### Assigned task
Nothing but the lines from the one with "個人用ワークスペースのステ" through the final line of the entries below should be written out, each exactly as given.

[Dataset entries]
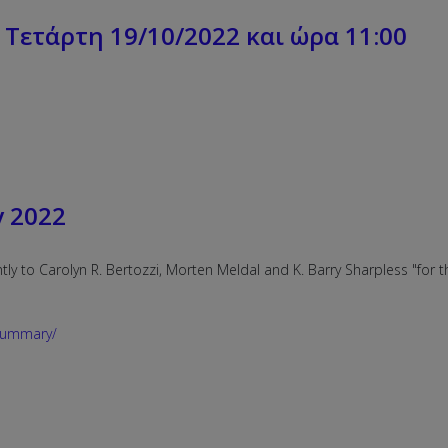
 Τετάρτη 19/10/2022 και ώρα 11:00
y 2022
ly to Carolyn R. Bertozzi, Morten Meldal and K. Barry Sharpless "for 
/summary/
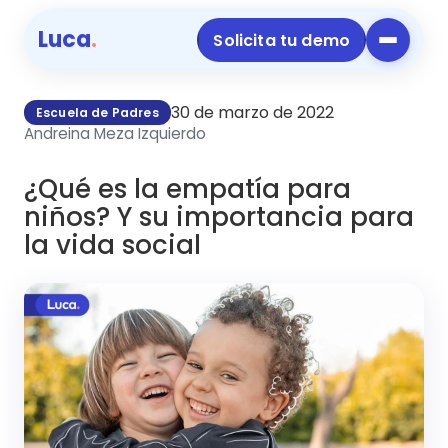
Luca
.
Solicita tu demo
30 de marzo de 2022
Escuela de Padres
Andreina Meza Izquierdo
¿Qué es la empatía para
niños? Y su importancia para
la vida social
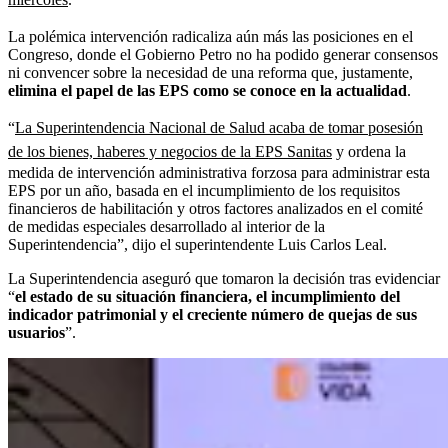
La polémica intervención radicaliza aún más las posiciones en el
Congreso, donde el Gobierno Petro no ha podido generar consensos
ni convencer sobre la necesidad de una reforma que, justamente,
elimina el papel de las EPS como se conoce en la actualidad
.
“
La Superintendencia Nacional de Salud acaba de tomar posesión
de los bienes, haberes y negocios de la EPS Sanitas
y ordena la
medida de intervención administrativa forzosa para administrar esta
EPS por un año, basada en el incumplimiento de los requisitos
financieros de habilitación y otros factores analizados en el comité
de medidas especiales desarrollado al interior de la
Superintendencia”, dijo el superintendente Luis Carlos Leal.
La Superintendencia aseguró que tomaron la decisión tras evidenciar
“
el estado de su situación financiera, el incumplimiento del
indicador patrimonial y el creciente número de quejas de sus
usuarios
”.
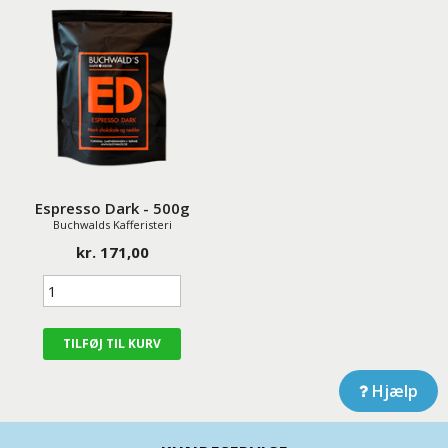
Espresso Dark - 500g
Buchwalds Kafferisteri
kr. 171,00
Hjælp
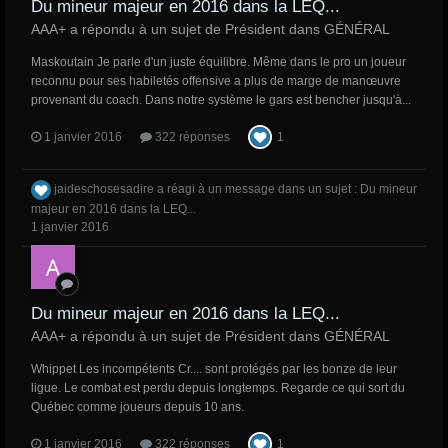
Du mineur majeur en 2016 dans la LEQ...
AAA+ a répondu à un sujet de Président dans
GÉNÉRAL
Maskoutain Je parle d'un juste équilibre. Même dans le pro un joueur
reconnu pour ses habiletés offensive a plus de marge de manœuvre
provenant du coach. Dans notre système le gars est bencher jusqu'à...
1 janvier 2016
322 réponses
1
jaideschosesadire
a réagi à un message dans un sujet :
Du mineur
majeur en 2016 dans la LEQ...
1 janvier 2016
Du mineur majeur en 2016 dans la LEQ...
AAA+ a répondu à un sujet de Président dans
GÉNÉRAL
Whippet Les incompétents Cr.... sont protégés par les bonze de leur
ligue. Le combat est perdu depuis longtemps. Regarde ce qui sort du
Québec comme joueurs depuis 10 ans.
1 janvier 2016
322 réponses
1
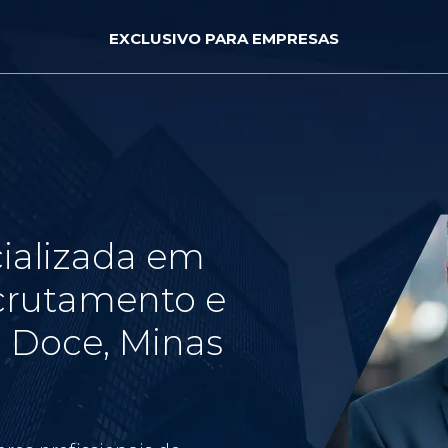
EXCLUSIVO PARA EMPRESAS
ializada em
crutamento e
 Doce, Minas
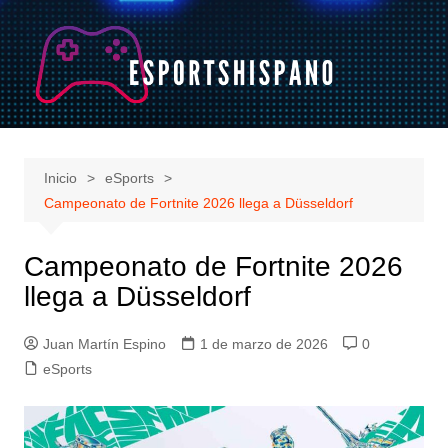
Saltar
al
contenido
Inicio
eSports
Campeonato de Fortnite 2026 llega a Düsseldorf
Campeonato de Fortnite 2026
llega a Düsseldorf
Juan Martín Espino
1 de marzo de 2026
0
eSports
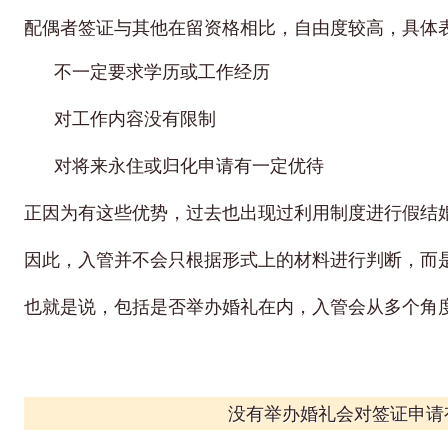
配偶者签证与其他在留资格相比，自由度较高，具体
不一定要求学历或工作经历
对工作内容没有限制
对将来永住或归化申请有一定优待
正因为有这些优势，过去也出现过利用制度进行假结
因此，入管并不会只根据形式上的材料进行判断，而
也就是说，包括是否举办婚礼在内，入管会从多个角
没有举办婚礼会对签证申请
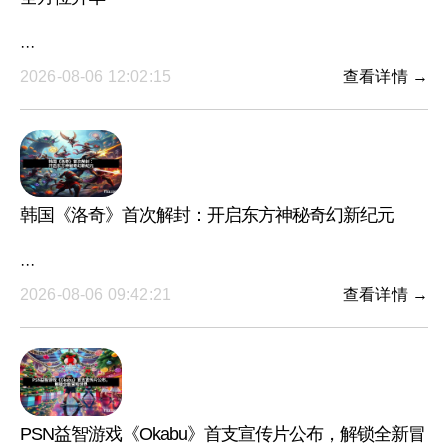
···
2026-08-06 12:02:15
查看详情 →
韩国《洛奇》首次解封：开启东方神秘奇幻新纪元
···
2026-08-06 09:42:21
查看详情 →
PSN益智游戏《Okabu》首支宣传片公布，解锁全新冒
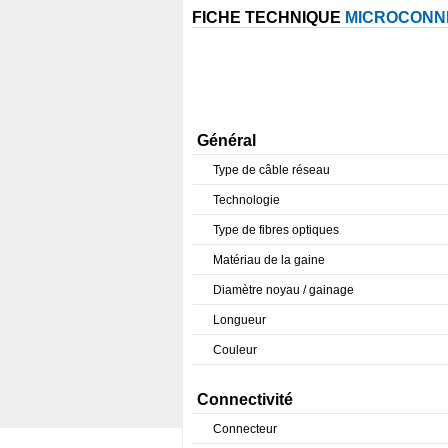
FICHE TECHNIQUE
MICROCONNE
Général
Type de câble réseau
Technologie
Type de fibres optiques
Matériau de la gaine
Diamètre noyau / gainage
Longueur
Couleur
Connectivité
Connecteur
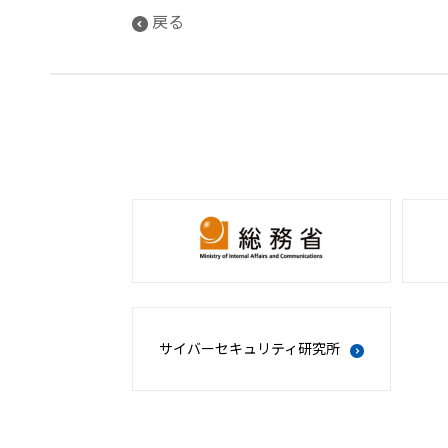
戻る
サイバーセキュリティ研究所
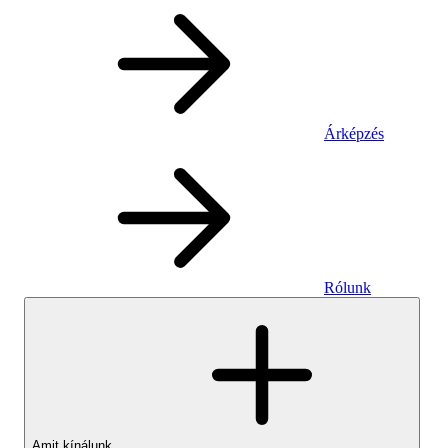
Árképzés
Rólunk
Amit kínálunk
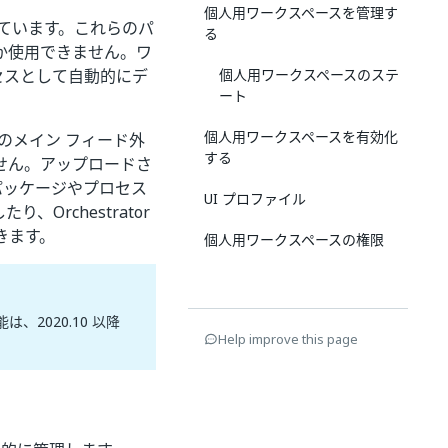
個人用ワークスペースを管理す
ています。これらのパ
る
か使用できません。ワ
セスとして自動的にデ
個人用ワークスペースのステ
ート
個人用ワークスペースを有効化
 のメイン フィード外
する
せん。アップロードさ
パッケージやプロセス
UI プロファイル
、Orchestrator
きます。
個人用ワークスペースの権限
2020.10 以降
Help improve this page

### Exercise result
個人用ワークスペースのステ
ート
個人用ワークスペースを有効化
 のメイン フィード外
する
せん。アップロードさ
パッケージやプロセス
UI プロファイル
、Orchestrator
きます。
個人用ワークスペースの権限
2020.10 以降
Help improve this page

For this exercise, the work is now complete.